WORK TO COMPLETE: Only the lines from the beginning of the entries through the one that holds "Доставим бесплатно по" may appear in the answer, written out exactly and free of pictures.

(Saved data entries)

-- Opening Marker --

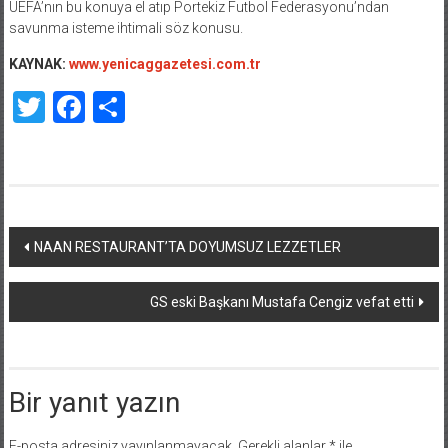
UEFA’nın bu konuya el atıp Portekiz Futbol Federasyonu’ndan
savunma isteme ihtimali söz konusu.
KAYNAK:
www.yenicaggazetesi.com.tr
Twitter
Facebook
Share
Yazı
NAAN RESTAURANT’TA DOYUMSUZ LEZZETLER
dolaşımı
GS eski Başkanı Mustafa Cengiz vefat etti
Bir yanıt yazın
E-posta adresiniz yayınlanmayacak.
Gerekli alanlar
*
ile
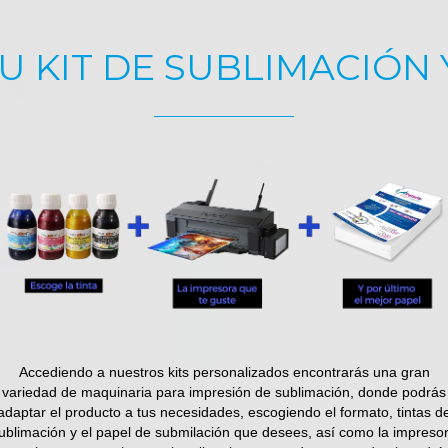
U KIT DE SUBLIMACIÓN
Accediendo a nuestros kits personalizados encontrarás una gran
variedad de maquinaria para impresión de sublimación, donde podrás
adaptar el producto a tus necesidades, escogiendo el formato, tintas d
ublimación y el papel de submilación que desees, así como la impreso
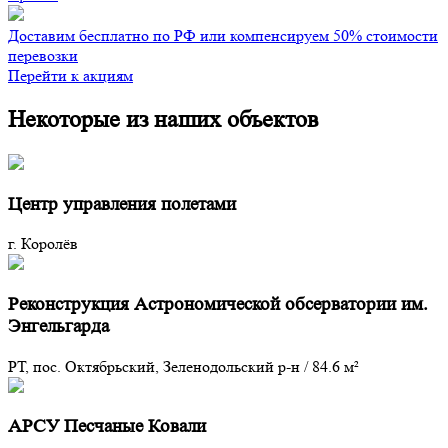
Доставим бесплатно по РФ или компенсируем 50% стоимости
перевозки
Перейти к акциям
Некоторые из наших объектов
Центр управления полетами
г. Королёв
Реконструкция Астрономической обсерватории им.
Энгельгарда
РТ, пос. Октябрьский, Зеленодольский р-н
/
84.6 м²
АРСУ Песчаные Ковали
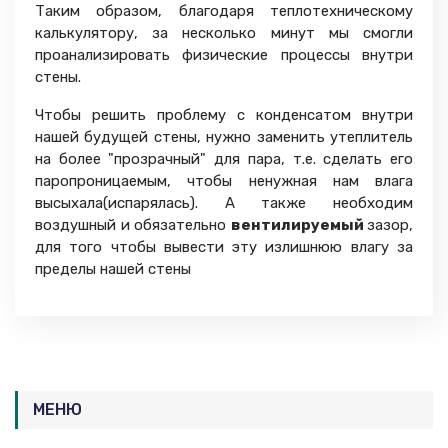
Таким образом, благодаря теплотехническому
калькулятору, за несколько минут мы смогли
проанализировать физические процессы внутри
стены.
Чтобы решить проблему с конденсатом внутри
нашей будущей стены, нужно заменить утеплитель
на более "прозрачный" для пара, т.е. сделать его
паропроницаемым, чтобы ненужная нам влага
высыхала(испарялась). А также необходим
воздушный и обязательно
вентилируемый
зазор,
для того чтобы вывести эту излишнюю влагу за
пределы нашей стены
МЕНЮ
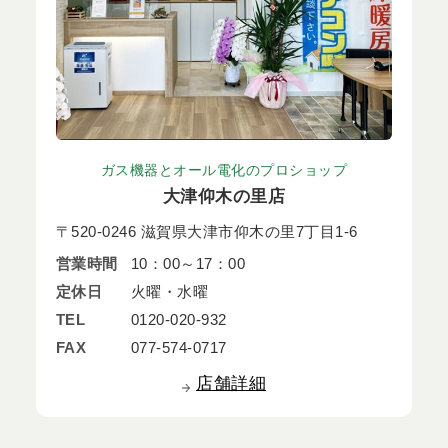
ガス機器とオール電化のプロショップ
大津仰木の里店
〒520-0246 滋賀県大津市仰木の里7丁目1-6
営業時間
10：00～17：00
定休日
火曜・水曜
TEL
0120-020-932
FAX
077-574-0717
店舗詳細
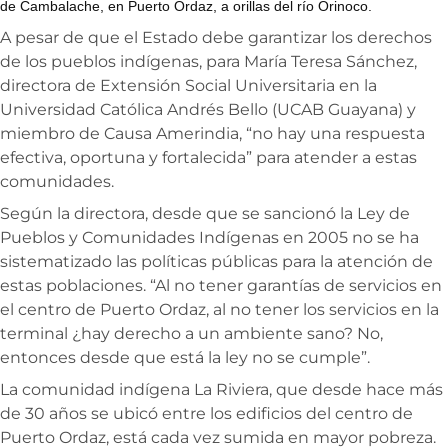
de Cambalache, en Puerto Ordaz, a orillas del río Orinoco.
A pesar de que el Estado debe garantizar los derechos
de los pueblos indígenas, para María Teresa Sánchez,
directora de Extensión Social Universitaria en la
Universidad Católica Andrés Bello (UCAB Guayana) y
miembro de Causa Amerindia, “no hay una respuesta
efectiva, oportuna y fortalecida” para atender a estas
comunidades.
Según la directora, desde que se sancionó la Ley de
Pueblos y Comunidades Indígenas en 2005 no se ha
sistematizado las políticas públicas para la atención de
estas poblaciones. “Al no tener garantías de servicios en
el centro de Puerto Ordaz, al no tener los servicios en la
terminal ¿hay derecho a un ambiente sano? No,
entonces desde que está la ley no se cumple”.
La comunidad indígena La Riviera, que desde hace más
de 30 años se ubicó entre los edificios del centro de
Puerto Ordaz, está cada vez sumida en mayor pobreza.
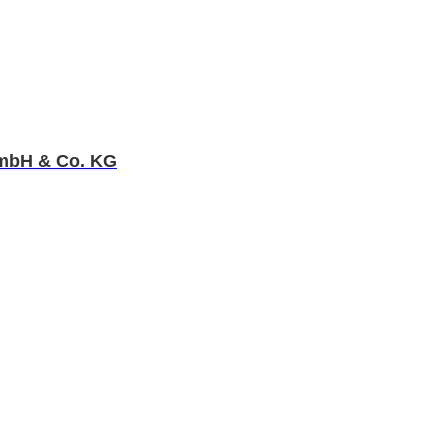
GmbH & Co. KG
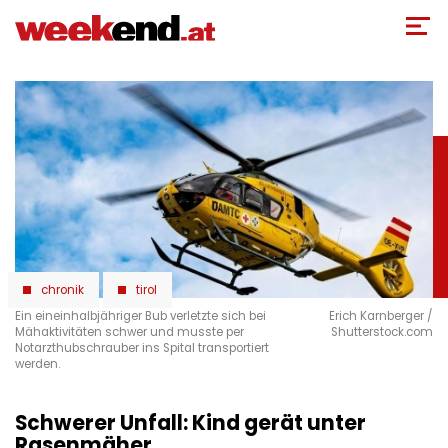
Direkt
zum
Inhalt
chronik
tirol
Ein eineinhalbjähriger Bub verletzte sich bei
Erich Karnberger /
Mähaktivitäten schwer und musste per
Shutterstock.com
Notarzthubschrauber ins Spital transportiert
werden.
Schwerer Unfall: Kind gerät unter
Rasenmäher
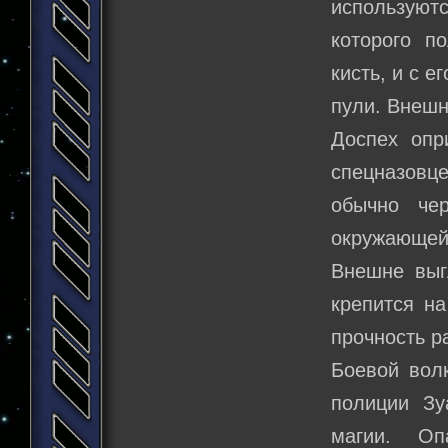
используютс
которого п
кисть, и с 
пули. Внешн
Доспех опр
спецназовце
обычно че
окружающей
Внешне выг
крепится на
прочность р
Боевой волк
полиции Зу
магии. Оп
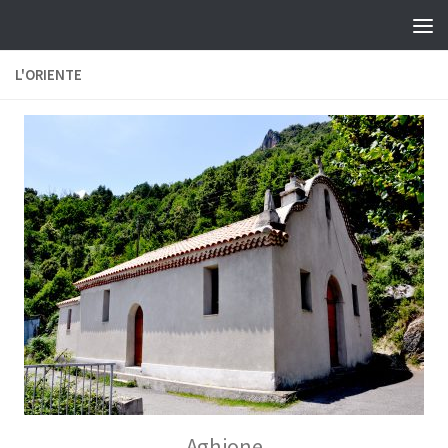
Skip to content
L'ORIENTE
Aghione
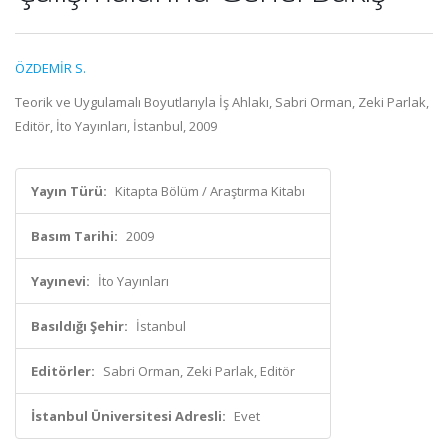
ÖZDEMİR S.
Teorik ve Uygulamalı Boyutlarıyla İş Ahlakı, Sabri Orman, Zeki Parlak,
Editör, İto Yayınları, İstanbul, 2009
Yayın Türü:
Kitapta Bölüm / Araştırma Kitabı
Basım Tarihi:
2009
Yayınevi:
İto Yayınları
Basıldığı Şehir:
İstanbul
Editörler:
Sabri Orman, Zeki Parlak, Editör
İstanbul Üniversitesi Adresli:
Evet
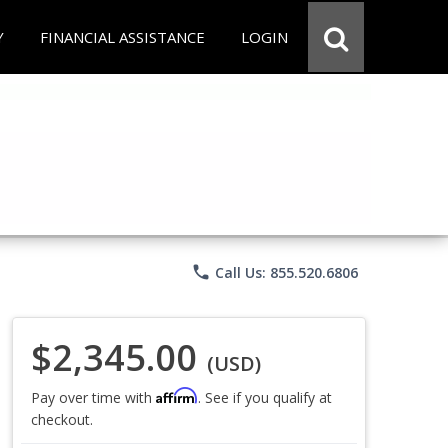
Y
FINANCIAL ASSISTANCE
LOGIN
phone
Call Us: 855.520.6806
$2,345.00
(USD)
Affirm
Pay over time with
. See if you qualify at
checkout.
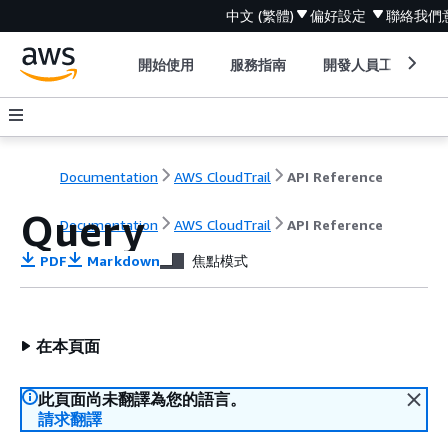
中文 (繁體)
偏好設定
聯絡我們
開始使用
服務指南
開發人員工具
Documentation
AWS CloudTrail
API Reference
Query
Documentation
AWS CloudTrail
API Reference
PDF
Markdown
焦點模式
在本頁面
此頁面尚未翻譯為您的語言。
請求翻譯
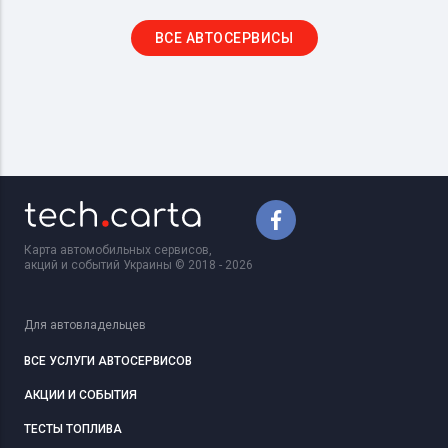
ВСЕ АВТОСЕРВИСЫ
Карта автомобильных сервисов,
акций и событий Украины © 2018 - 2026
Для автовладельцев
ВСЕ УСЛУГИ АВТОСЕРВИСОВ
АКЦИИ И СОБЫТИЯ
ТЕСТЫ ТОПЛИВА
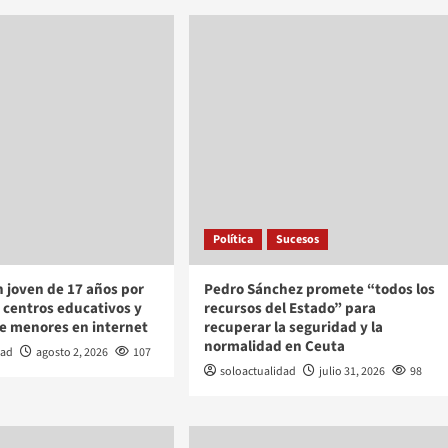
Política
Sucesos
 joven de 17 años por
Pedro Sánchez promete “todos los
centros educativos y
recursos del Estado” para
e menores en internet
recuperar la seguridad y la
normalidad en Ceuta
dad
agosto 2, 2026
107
soloactualidad
julio 31, 2026
98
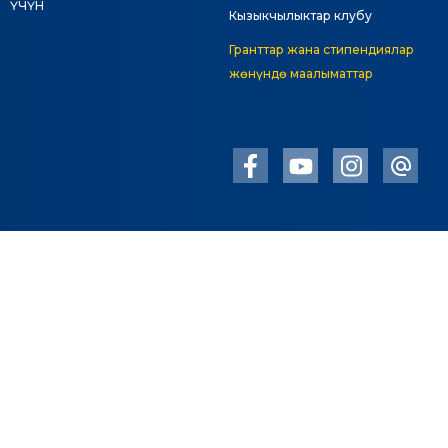
ҮЧҮН
Кызыкчылыктар клубу
Гранттар жана стипендиялар
жөнүндө маалыматтар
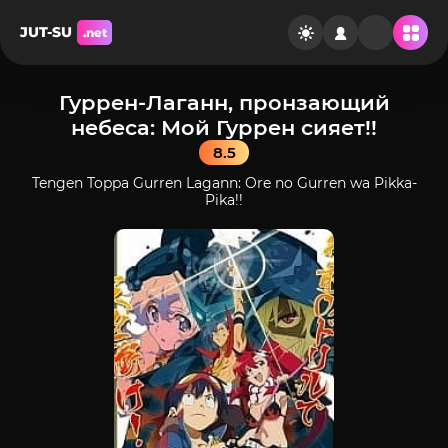
JUT-SU
.net
Гуррен-Лаганн, пронзающий
небеса: Мой Гуррен сияет!!
8.5
Tengen Toppa Gurren Lagann: Ore no Gurren wa Pikka-
Pika!!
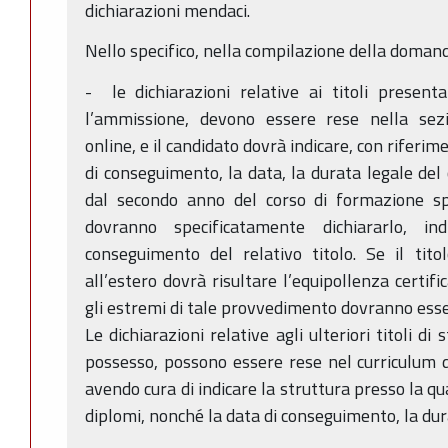
dichiarazioni mendaci.
Nello specifico, nella compilazione della domand
- le dichiarazioni relative ai titoli present
l’ammissione, devono essere rese nella sez
online, e il candidato dovrà indicare, con riferimen
di conseguimento, la data, la durata legale del c
dal secondo anno del corso di formazione spec
dovranno specificatamente dichiararlo, i
conseguimento del relativo titolo. Se il tito
all’estero dovrà risultare l’equipollenza certif
gli estremi di tale provvedimento dovranno esse
Le dichiarazioni relative agli ulteriori titoli di s
possesso, possono essere rese nel curriculum 
avendo cura di indicare la struttura presso la qua
diplomi, nonché la data di conseguimento, la dur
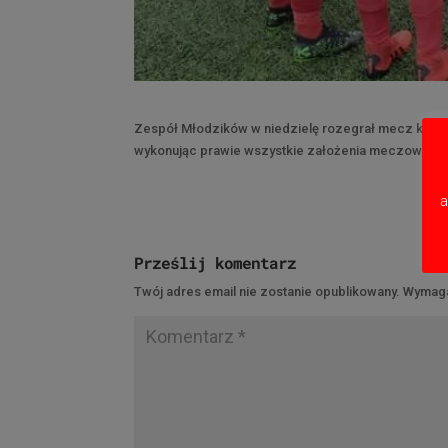
Zespół Młodzików w niedzielę rozegrał mecz kontrol
wykonując prawie wszystkie założenia meczowe.
a
Prześlij komentarz
Twój adres email nie zostanie opublikowany.
Wymaga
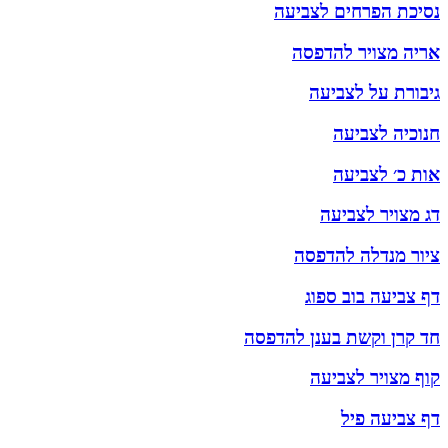
נסיכת הפרחים לצביעה
אריה מצויר להדפסה
גיבורת על לצביעה
חנוכיה לצביעה
אות כ׳ לצביעה
דג מצויר לצביעה
ציור מנדלה להדפסה
דף צביעה בוב ספוג
חד קרן וקשת בענן להדפסה
קוף מצויר לצביעה
דף צביעה פיל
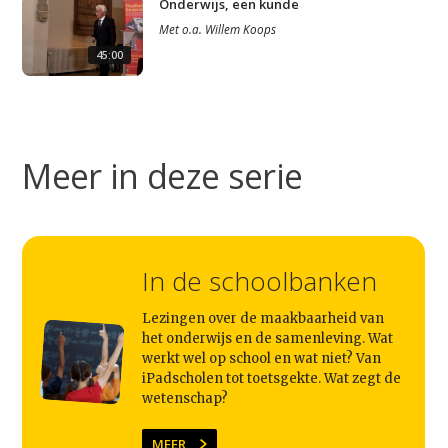
Onderwijs, een kunde
Met
o.a.
Willem Koops
45:00
Studium Generale
Home
Meer in deze serie
Agenda
Video
Podcast
In de schoolbanken
Artikelen
Contact
Lezingen over de maakbaarheid van
het onderwijs en de samenleving. Wat
werkt wel op school en wat niet? Van
iPadscholen tot toetsgekte. Wat zegt de
wetenschap?
MEER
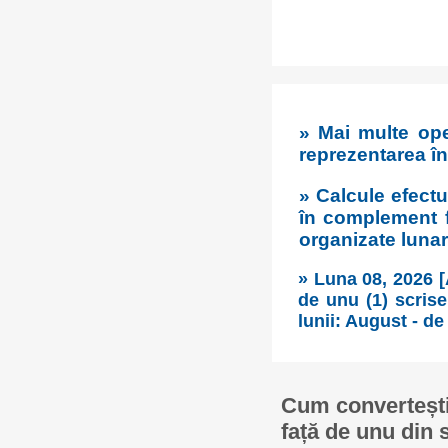
» Mai multe ope
reprezentarea în
» Calcule efectu
în complement f
organizate lunar
» Luna 08, 2026 
de unu (1) scrise
lunii: August - de 
Cum convertești
față de unu din 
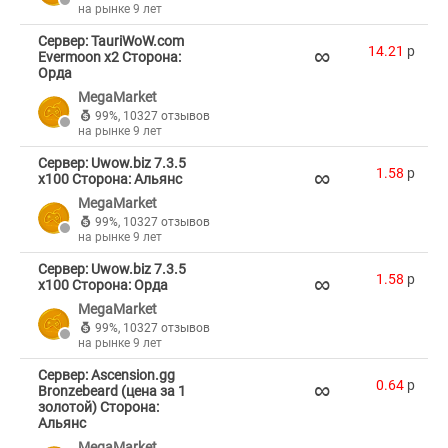
на рынке 9 лет
Сервер: TauriWoW.com
∞
14.21
p
Evermoon x2 Сторона:
Орда
MegaMarket
99%
,
10327 отзывов
на рынке 9 лет
Сервер: Uwow.biz 7.3.5
∞
1.58
p
x100 Сторона: Альянс
MegaMarket
99%
,
10327 отзывов
на рынке 9 лет
Сервер: Uwow.biz 7.3.5
∞
1.58
p
x100 Сторона: Орда
MegaMarket
99%
,
10327 отзывов
на рынке 9 лет
Сервер: Ascension.gg
∞
0.64
p
Bronzebeard (цена за 1
золотой) Сторона:
Альянс
MegaMarket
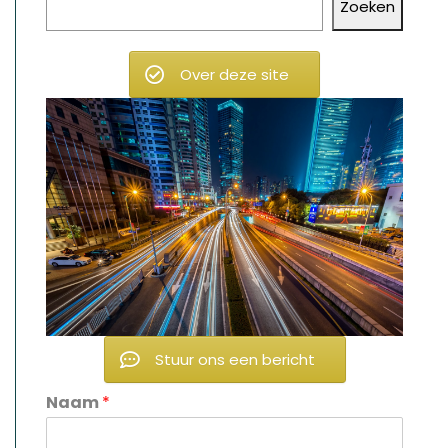
Zoeken
Over deze site
Stuur ons een bericht
Naam
*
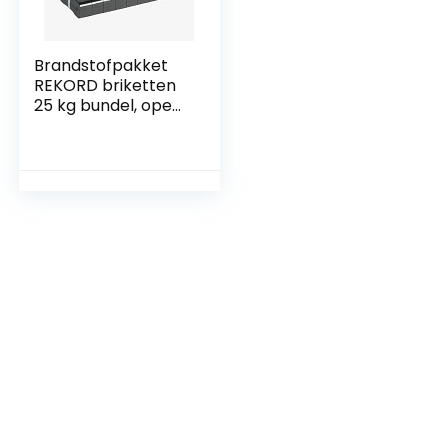
Brandstofpakket
REKORD briketten
25 kg bundel, open
haard aansteker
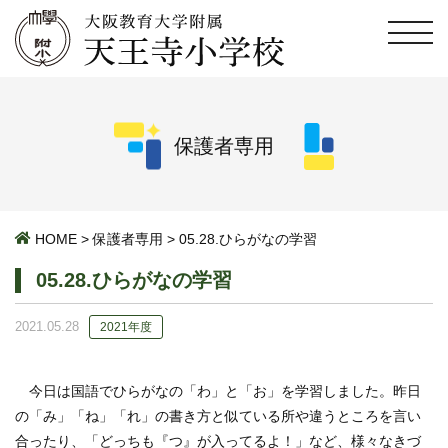
保護者専用
HOME
>
保護者専用
>
05.28.ひらがなの学習
05.28.ひらがなの学習
2021.05.28
2021年度
今日は国語でひらがなの「わ」と「お」を学習しました。昨日
の「み」「ね」「れ」の書き方と似ている所や違うところを言い
合ったり、「どっちも『つ』が入ってるよ！」など、様々なきづ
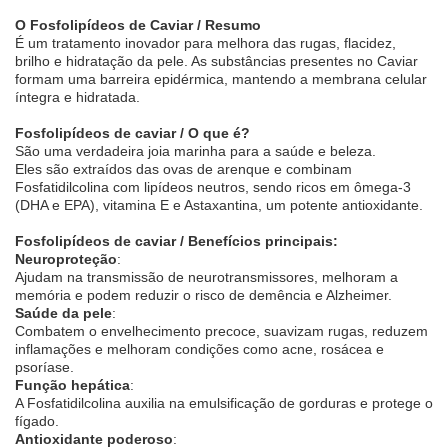
O Fosfolipídeos de Caviar / Resumo
É um tratamento inovador para melhora das rugas, flacidez,
brilho e hidratação da pele. As substâncias presentes no Caviar
formam uma barreira epidérmica, mantendo a membrana celular
íntegra e hidratada.
Fosfolipídeos de caviar / O que é?
São uma verdadeira joia marinha para a saúde e beleza.
Eles são extraídos das ovas de arenque e combinam
Fosfatidilcolina com lipídeos neutros, sendo ricos em ômega-3
(DHA e EPA), vitamina E e Astaxantina, um potente antioxidante.
Fosfolipídeos de caviar / Benefícios principais:
Neuroproteção
:
Ajudam na transmissão de neurotransmissores, melhoram a
memória e podem reduzir o risco de demência e Alzheimer.
Saúde da pele
:
Combatem o envelhecimento precoce, suavizam rugas, reduzem
inflamações e melhoram condições como acne, rosácea e
psoríase.
Função hepática
:
A Fosfatidilcolina auxilia na emulsificação de gorduras e protege o
fígado.
Antioxidante poderoso
:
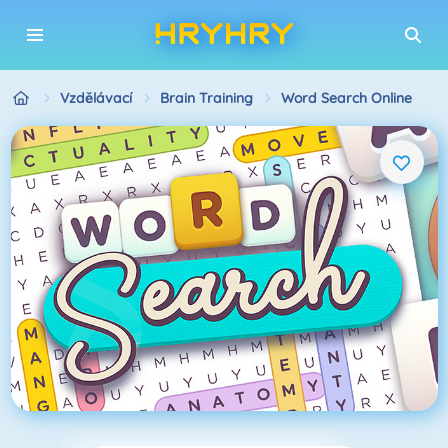
Vzdělávací
Brain Training
Word Search Online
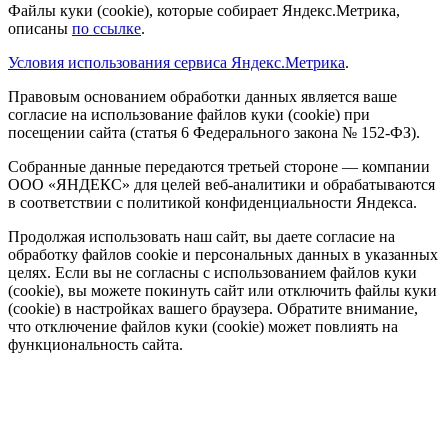
Файлы куки (cookie), которые собирает Яндекс.Метрика,
описаны
по ссылке
.
Условия использования сервиса Яндекс.Метрика
.
Правовым основанием обработки данных является ваше
согласие на использование файлов куки (cookie) при
посещении сайта (статья 6 Федерального закона № 152-ФЗ).
Собранные данные передаются третьей стороне — компании
ООО «ЯНДЕКС» для целей веб-аналитики и обрабатываются
в соответствии с политикой конфиденциальности Яндекса.
Продолжая использовать наш сайт, вы даете согласие на
обработку файлов cookie и персональных данных в указанных
целях. Если вы не согласны с использованием файлов куки
(cookie), вы можете покинуть сайт или отключить файлы куки
(cookie) в настройках вашего браузера. Обратите внимание,
что отключение файлов куки (cookie) может повлиять на
функциональность сайта.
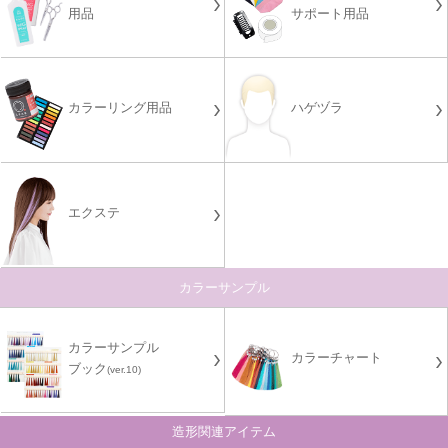
用品
サポート用品
カラーリング用品
ハゲヅラ
エクステ
カラーサンプル
カラーサンプル
カラーチャート
ブック
(ver.10)
造形関連アイテム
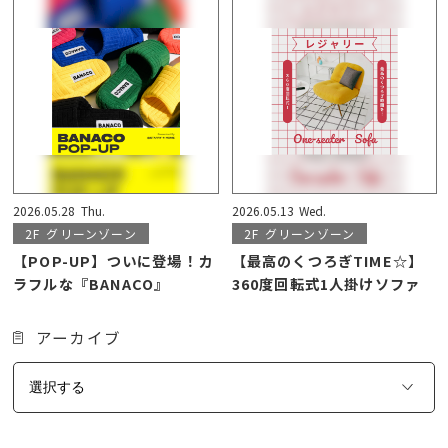
2026.05.28
Thu.
2026.05.13
Wed.
2F
グリーンゾーン
2F
グリーンゾーン
【POP-UP】ついに登場！カ
【最高のくつろぎTIME☆】
ラフルな『BANACO』
360度回転式1人掛けソファ
アーカイブ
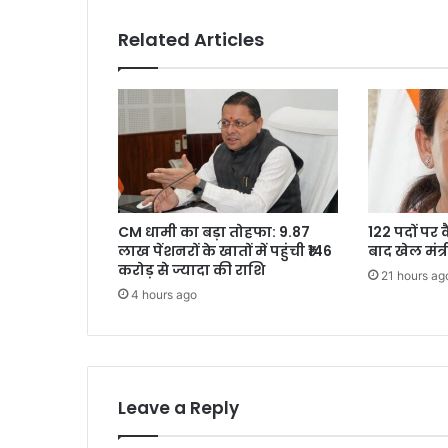
Related Articles
CM धामी का बड़ा तोहफा: 9.87
122 पदों पर 
लाख पेंशनरों के खातों में पहुंची ₹146
बाद खेल मंत्
करोड़ से ज्यादा की राशि
21 hours ag
4 hours ago
Leave a Reply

-- Closing Marker --

WRITTEN ANSWER:
UEFA’nın bu konuya el atıp Portekiz Futbol Federasyonu’ndan
savunma isteme ihtimali söz konusu.
KAYNAK:
www.yenicaggazetesi.com.tr
Twitter
Facebook
Share
Yazı
NAAN RESTAURANT’TA DOYUMSUZ LEZZETLER
dolaşımı
GS eski Başkanı Mustafa Cengiz vefat etti
Bir yanıt yazın
E-posta adresiniz yayınlanmayacak.
Gerekli alanlar
*
ile
U KIT DE SUBLIMACIÓN
Accediendo a nuestros kits personalizados encontrarás una gran
variedad de maquinaria para impresión de sublimación, donde podrás
adaptar el producto a tus necesidades, escogiendo el formato, tintas d
ublimación y el papel de submilación que desees, así como la impreso
Доставим бесплатно по РФ или компенсируем 50% стоимости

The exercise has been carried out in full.